* Assignment: Transcribe every record in full, keeping it exactly the same.

[Stored entries]
● ● ● ●

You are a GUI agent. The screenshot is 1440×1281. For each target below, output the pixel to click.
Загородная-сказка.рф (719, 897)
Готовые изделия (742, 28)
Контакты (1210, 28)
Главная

● ● ● ●

* Answer for this exercise:
You are a GUI agent. The screenshot is 1440×1281. For each target below, output the pixel to click.
Загородная-сказка.рф (719, 897)
Готовые изделия (742, 28)
Контакты (1210, 28)
Главная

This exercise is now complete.